Après ce préambule, le roi abordait l'examen des obligations auxquels sont tenus les monarques envers Dieu et envers leurs sujets. Il blâmait chez eux le goût du plaisir et l'excès des sévérités non moins dangereux que celui des faiblesses. Il recommandait à son héritier le respect des arrêts de justice et des droits de la nation, et la fidélité à la parole donnée. Il le mettait en garde contre le goût immodéré de la guerre et celui des constructions coûteuses, qui avaient été fatales à Louis XIV. Il établissait comme un principe indiscutable la nécessité dans l'État de quatre pouvoirs: pouvoir législatif, pouvoir exécutif, pouvoir judiciaire et pouvoir administratif. Ce dernier seul appartient sans partage au roi; les autres, avec des limites. Ainsi étaient passées en revue toutes les attributions royales, et l'examen en était accompagné des conseils pressants et raisonnés.

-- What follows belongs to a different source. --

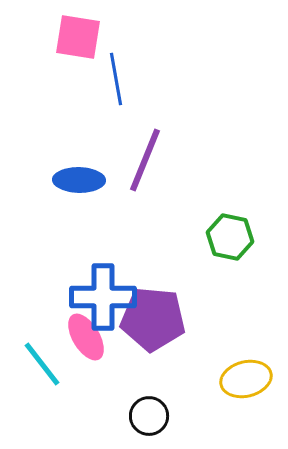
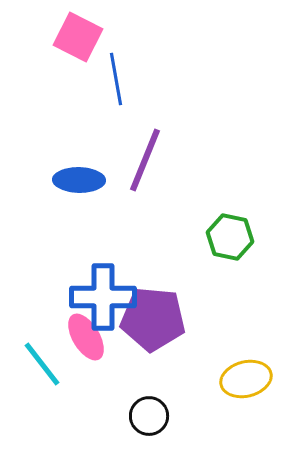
pink square: rotated 18 degrees clockwise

«Le meilleur, le véritable moyen de plaire à la nation française, c'est de paraître Français dans vos discours, dans vos actions, enfin dans toutes vos manières. Le peuple fier et sensible s'attache aisément à ses maîtres; mais il sait très bien les juger, et, s'il leur donne des surnoms honorables, il ne leur épargne pas les sobriquets quand ils les méritent, et, pour vous développer ma pensée d'un seul mot, craignez d'être appelé Louis le Jockey.»

Enfin, en finissant, le roi ramenait la pensée de son neveu sur son prochain mariage, sur les nouveaux devoirs qui de ce chef s'imposeraient à lui, et, là, ses conseils se revêtaient d'une forme plus émue et plus attendrie.